OESP e JB
26.09.1999

Capital humano e universidade pública
Gustavo H. B. Franco

 

Anos atrás, quando alguns economistas da Universidade de Chicago inventaram a "Teoria do Capital Humano" com o propósito de explicar o papel da educação para o desenvolvimento econômico, o Brasil estava mergulhado em uma enorme controvérsia em torno da distribuição de renda. O governo militar tinha sua "teoria do bolo" e também a idéia que investir em capital físico (grandes obras) era mais produtivo que investir em gente. Na época, de fato, as concepções dominantes sobre desenvolvimento econômico (não apenas em Chicago mas também na Cepal) apontavam para a formação de capital como o coração do processo: era uma época em que o desenvolvimento brasileiro era veloz, e tinha lugar através da mobilização forçada de recursos comandada pelo Estado, viabilizada pela autarquia e financiada pela inflação.

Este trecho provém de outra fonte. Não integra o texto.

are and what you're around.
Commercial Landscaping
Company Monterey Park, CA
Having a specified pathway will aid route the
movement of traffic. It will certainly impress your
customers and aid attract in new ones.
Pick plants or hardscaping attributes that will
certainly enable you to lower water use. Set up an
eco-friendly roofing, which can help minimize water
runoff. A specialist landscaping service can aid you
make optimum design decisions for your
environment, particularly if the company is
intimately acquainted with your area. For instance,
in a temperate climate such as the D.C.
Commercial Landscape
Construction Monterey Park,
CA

A oposição tinha diversas teorias sobre o caráter perverso ou concentrador do modelo econômico e, curiosamente, davam pouca importância à inflação, ao protecionismo e à educação. Mas o debate assumiu grande importância política: tratava-se de diminuir os resultados do "milagre econômico" apontando para seus custos e para a necessidade de Democracia. Nessas condições, as novas teorias apontando a relação entre escolaridade e rendimentos, que permitiam que se atribuísse a desigualdade, ao menos em parte, aos gargalos educacionais, não foram nada bem recebidas.

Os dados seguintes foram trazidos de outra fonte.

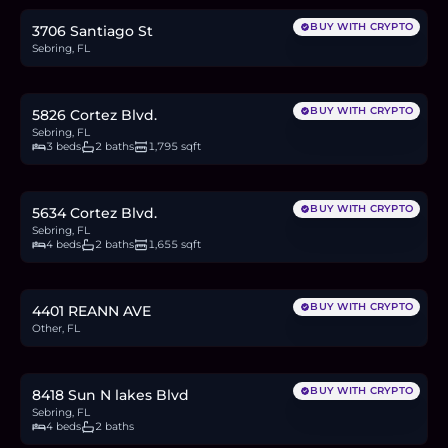
BUY WITH CRYPTO
3706 Santiago St
Sebring, FL
$292,000
4.5
BTC
152
ETH
292K
USDC
BUY WITH CRYPTO
5826 Cortez Blvd.
Sebring, FL
3 beds
2 baths
1,795 sqft
$299,000
4.6
BTC
156
ETH
299K
USDC
BUY WITH CRYPTO
5634 Cortez Blvd.
Sebring, FL
4 beds
2 baths
1,655 sqft
$16,900
0.3
BTC
9
ETH
17K
USDC
BUY WITH CRYPTO
4401 REANN AVE
Other, FL
$329,000
5.1
BTC
172
ETH
329K
USDC
BUY WITH CRYPTO
8418 Sun N lakes Blvd
Sebring, FL
4 beds
2 baths
$305,000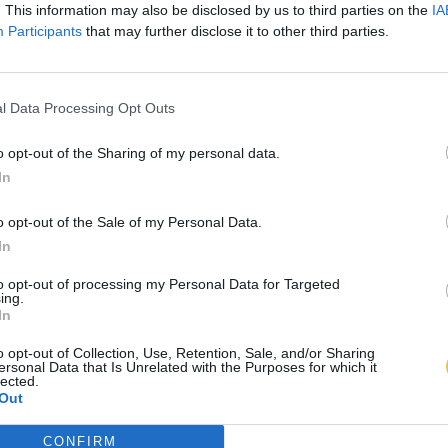
. This information may also be disclosed by us to third parties on the
IA
Participants
that may further disclose it to other third parties.
l Data Processing Opt Outs
o opt-out of the Sharing of my personal data.
In
o opt-out of the Sale of my Personal Data.
In
to opt-out of processing my Personal Data for Targeted
ing.
In
o opt-out of Collection, Use, Retention, Sale, and/or Sharing
ersonal Data that Is Unrelated with the Purposes for which it
lected.
Out
CONFIRM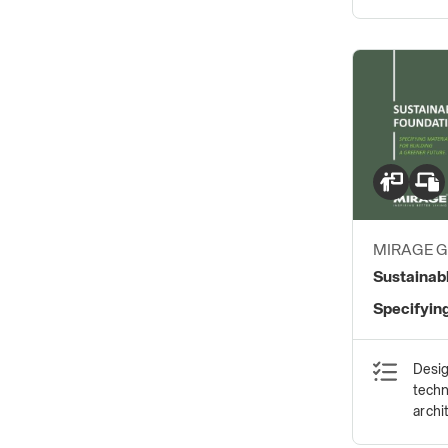
MIRAGE 
S.P.A.
Sustainab
Specifying
Greener F
Desig
techn
archi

Os tempos mudaram, e as previsões daquelas teorias, já não tão novas, nem tão ingênuas, foram absorvidas na profissão e hoje parecem amplamente dominantes. Existe sim uma estreita correlação entre escolaridade e rendimento do trabalho, que faz com que se possa dizer que a desigualdade tem tudo que ver com as oportunidades educacionais, as quais, no Brasil, são de fato assimétricas.

São inúmeras as pesquisas a mostrar que o aumento de renda que se obtém quando o trabalhador avança um degrau em escolaridade é tão significativo que é capaz de ensejar afirmativas do tipo: "a taxa de retorno em educação é altíssima", ou "o retorno sobre o investimento em capital humano é muito maior que o que se obtém em capital físico" Nos anos 1970, esse palavreado soava exótico mas hoje, tendo em vista o crescimento explosivo das universidades privadas, não há nada de se estranhar. O sujeito trabalha durante o dia para pagar seus estudos à noite sabendo que a educação eleva seus rendimentos de forma muito significativa, tanto que ele aceita pagar caro pela mercadoria e as universidades privadas crescem explosivamente para atender a esta demanda, já alcançando a marca de dois terços das vagas existentes.

Estas observações me ocorrem a propósito do artigo recente do Professor José Goldemberg (O Estado de São Paulo de 21.09.1999), "Em defesa da universidade pública", onde ele menciona o "ataque ... ao ensino público e gratuito" aludindo de forma vaga a "algumas autoridades governamentais imbuídas de ideologias e teorias que não se aplicam a países em desenvolvimento". É difícil identificar a quem ele se refere, e que idéias propriamente ele ataca. A defesa da universidade pública, tendo em vista seus ideais e sua singularidade, é feita de forma irrepreensível pelo professor, que não é propriamente um entusiasta das universidades privadas, guiadas pelo mercado e pelo lucro, e que não fazem pesquisa, e que não têm ideologia, finalidade nem missão, com as nobres exceções de sempre. Não obstante, o problema é que são estas universidades pagas (e caras) e sem maiores ideais, que atendem aos pobres, ao passo que as universidades públicas gratuitas e de boa qualidade atendem quase que exclusivamente aos filhos das famílias ricas. Essa situação é absurda, pois faz com que a universidade pública se torne um instrumento a perpetuar a desigualdade.

A incapacidade do sistema universitário público elevar o número de vagas, especialmente à noite, é o centro da questão. Mas a realidade é que não há dinheiro público que chegue para manter o sistema universitário público como está, e menos ainda para elevar o número de vagas de modo a evitar que os alunos pobres caiam nas mãos dos "empresários do setor". A insistência na gratuidade do ensino condena a universidade pública à penúria de recursos, que são abundantes para financiar a expansão das vagas na rede privada. O ensino universitário está se privatizando sozinho, como lamenta o professor Goldemberg, porque a universidade pública não é capaz de gerar recursos para a sua expansão. Nesse contexto, é difícil entender as razões da defesa, às vezes apaixonada e irracional, do ensino universitário público gratuito. Trata-se de um subsídio, ou uma "renúncia fiscal", concedido às famílias ricas, que já foi estimado extra oficialmente pelo MEC em R$ 1.6 bilhão anuais, algo em torno de 15% ou 20% do orçamento das universidades, ou cinco vezes o que se poderia arrecadar com um imposto sobre as grandes fortunas.